"Karena itu kami mencoba menawarkan solusi penerapan penyimpanan dengan bantuan panel surya sebagai sumber listrik utama," katanya, Jumat (28/10/2022).
Penyimpanan yang berbasis instore drying ini dinilai dapat mengeringkan dan menyimpan hasil pasca panen, serta menjaga mutu dari bawang merah dalam waktu tertentu sesuai dengan Standar Nasional Indonesia (SNI).
Tak hanya itu, keunggulan alat ini juga dapat menekan kerusakan bawang merah dari 3,9 persen menjadi 0,83 persen per satu ikat dengan berat rata-rata 2-3 kilogram.
Apalagi dengan adanya penggunaan panel surya cerdas guna menjalankan sistem tanpa memerlukan listrik PLN yang tentunya akan menekan biaya operasional.
Sistem ini juga terdiri dari sensor suhu yang dikontrol menggunakan arduino dan akan dikendalikan oleh mikrokontroler agar berjalan otomatis sehingga mempermudah mitra binaan. "Dengan begitu, waktu efektif penyimpanan yang biasanya hanya bertahan empat minggu, mengalami peningkatan menjadi enam bulan," ujar Suyatno.
Lebih lanjut, menurut Suyatno, kapasitas dari instore drying yang didesain ini nantinya akan dikembangkan dari 10 kilogram untuk prototipe menjadi alat yang dapat menampung bawang merah dengan kuantitas hingga 100 kilogram atau bahkan 1 ton. Sehingga, dengan lahan yang dimiliki oleh mitra terkait dapat menampung keseluruhan dari hasil panen bawang merah dengan hasil mutu yang berkualitas.
KKN Abmas yang dilaksanakan di desa penghasil bawang merah, Desa Kajang, Kabupaten Nganjuk ini dibantu oleh 18 mahasiswa dari Departemen Fisika ITS.

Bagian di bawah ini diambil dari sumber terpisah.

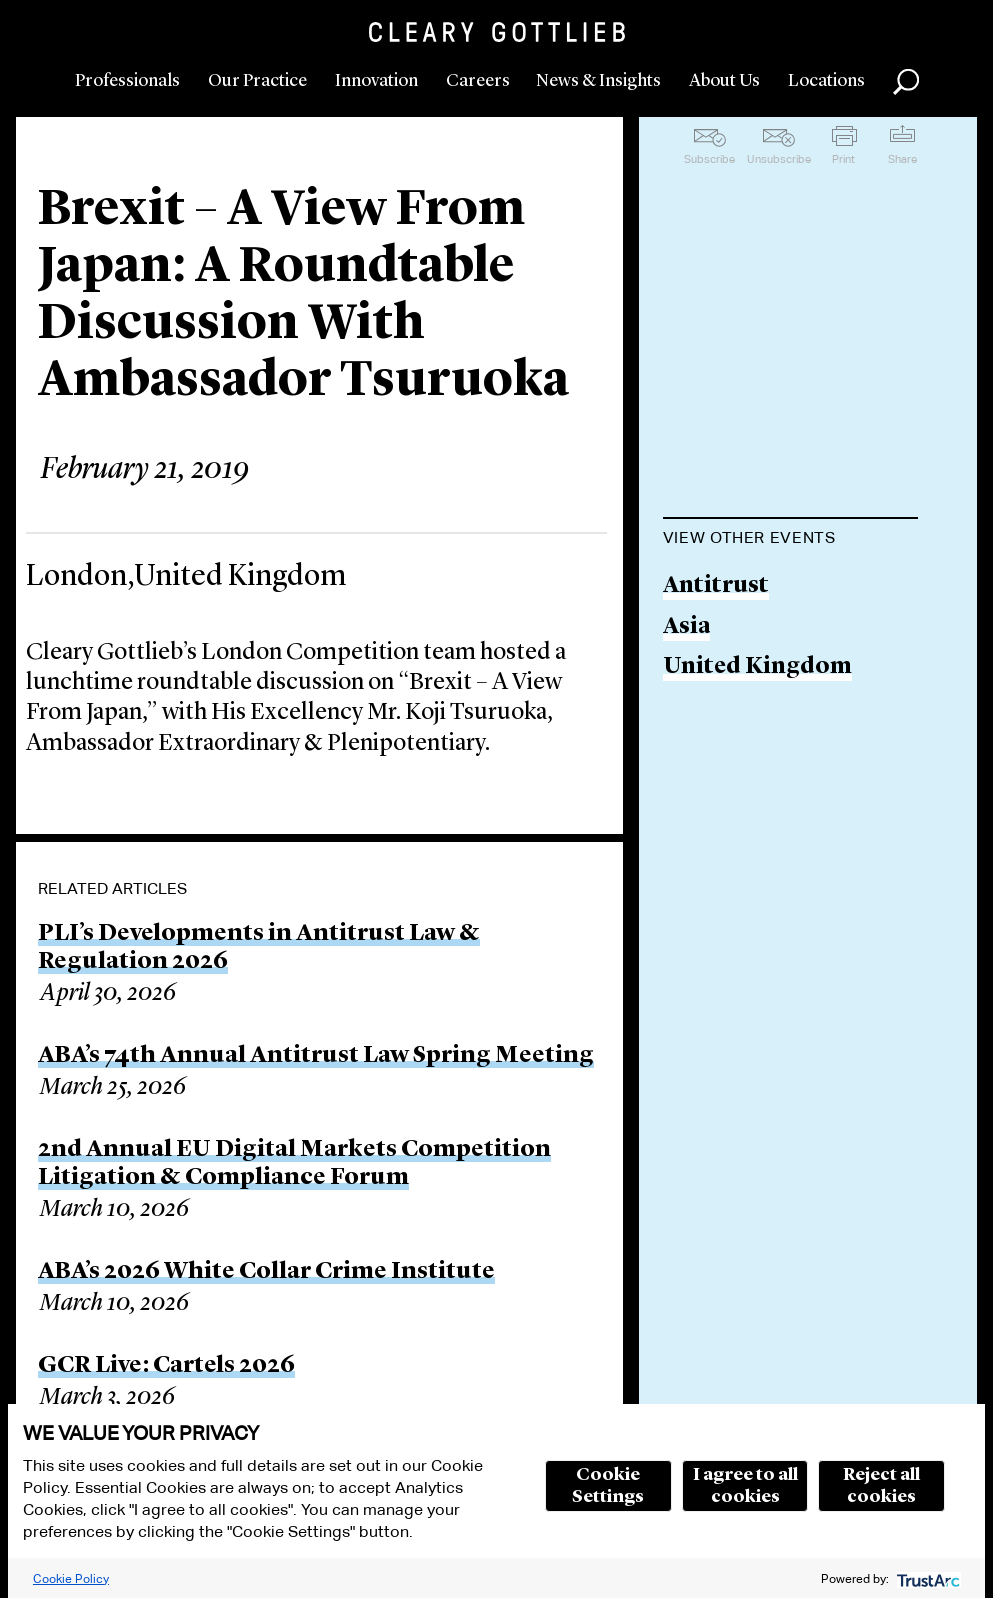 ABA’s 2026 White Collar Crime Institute (266, 1272)
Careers (478, 81)
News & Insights (598, 81)
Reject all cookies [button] (881, 1486)
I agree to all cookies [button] (745, 1486)
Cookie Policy (71, 1578)
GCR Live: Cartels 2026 (166, 1366)
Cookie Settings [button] (608, 1486)
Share (902, 159)
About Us (724, 81)
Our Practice (257, 81)
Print (843, 159)
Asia (686, 627)
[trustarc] (926, 1578)
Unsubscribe (779, 159)
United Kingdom (757, 667)
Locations (826, 81)
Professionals (127, 81)
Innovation (376, 81)
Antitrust (716, 586)
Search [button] (906, 82)
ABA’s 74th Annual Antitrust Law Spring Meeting (316, 1056)
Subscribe (709, 159)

Kegiatan ini ditargetkan dapat menjawab semua tantangan petani bawang.
Dimulai dari penggunaan produk guna membantu menjaga mutu hasil panen bawang merah yang berkualitas, hingga meningkatkan pendapatan petani bawang merah.
Inovasi tersebut diharapkan juga bisa mendukung pemerintah dalam meningkatkan mutu bawang merah untuk dijadikan bahan ekspor yang berkualitas.